Her eyes widened, and her lips parted as she stared at him in horror. She could only make sense of this by deciding she was dreaming. Closing her eyes, she lay back down and pulled the blankets tightly to her.
The second time she woke up, she noticed the silence. Not the quiet kind she was used to, like the hush of snowfall or the sleepy rustle of wind through trees, but an ancient kind of silence. The kind that waited, listened, and expected something.
Rowan sat up slowly, the weight of the blankets like mist and heat tangled around her legs. Her fingers sank into velvet sheets dyed a dark maroon, soft and blood-warm. The room pulsed gently with low golden light from floating globes that drifted near the ceiling; no wires, no flames, just soft magical orbs that flickered like lazy stars.
Her chest ached, not from pain, but from something deeper. A sense that something fundamental had shifted. Not in the world, but in her. Then she remembered the voice.
Hello, little mortal.
That man, or whatever he was, had stood in the doorway like temptation carved into flesh. She remembered his voice, deep and velvet-dark, threading straight through her spine. His green-gold eyes, glowing. The tattoos on his body moving like smoke under his skin.
Rowan swung her legs off the bed, expecting cold stone. Instead, the floor was… alive. Not soft, but warm, and when she pressed her bare foot down, it sighed. It was made of some kind of pulsing black glass that shimmered with veins of deep red and gold, like volcanic rock lit from within.
This wasn’t her world.
This wasn’t a dream.
A low chime echoed somewhere far away, and the far wall slid open without a sound. He stepped through, and Rowan’s breath caught in her throat. It was him.
He was shirtless again. Tall enough that the top of her head would barely reach his shoulder, with arms sculpted from war and wrapped in thick ink. He wore a wrap of dark fabric low on his hips, held by a silver clasp in the shape of a thorned crown. The skin of his chest gleamed faintly with magic under the light, like some part of him refused to look fully real.
“Still alive,” he said, voice like velvet smoke. “I was starting to wonder if you'd sleep forever.”

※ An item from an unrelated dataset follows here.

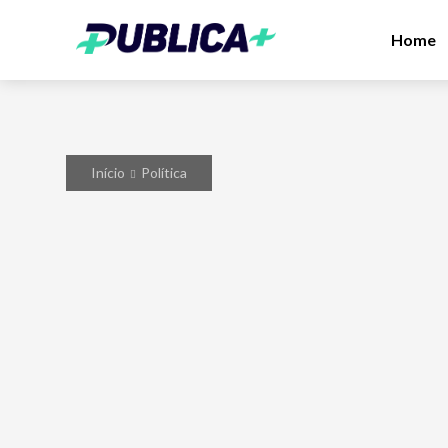
Home
Início
Política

“I should have,” she hissed, backing toward the bed. “What did you do to me?”
Kael c****d his head. “You stepped into a sacred ring and summoned me. You spoke the ancient rhyme. You spoke it with belief. That’s a contract.”
“I didn't mean it!”
“But magic heard you,” he said, taking a slow step toward her. “Intent matters to mortals. In Elarion, only power matters. And you awakened mine.”
She shook her head, heartbeat stuttering. “This is insane. You can’t just take people.”
“I didn’t,” he murmured. “You gave yourself.”
“No, I didn’t.”
He stepped closer. His scent hit her this time, something wild and unnamable. It was like cedarwood twisted with storm and ozone, with something darker threaded beneath. It made her knees lock tight.
“You said the rhyme. You stood in the circle. You called the court.”
She didn’t even realize she’d been crying until his fingers were under her chin, tilting her face up. She flinched.
“I will not hurt you,” he said softly, “unless you give me reason.”
“Who are you?"
"Kael," he said, not going into any more detail.
She stared into those inhuman eyes. They looked too alive, like staring into the heart of something vast and buried. The way he studied her made her feel bare like he could read every memory, every dream, every heat-laced thought she’d ever tried to bury.
And then, she remembered the dream. The one she’d had the night before. His body, his hands, and his mouth between her thighs. Her legs wrapped around his waist, her voice a broken whimper. The heat, the wetness, and the words he whispered.
Mine
When her cheeks suddenly flushed, and the shock appeared on her face, he knew she remembered. His lips curved. Not quite a smile, something darker. “Quite an eventful dream you had.”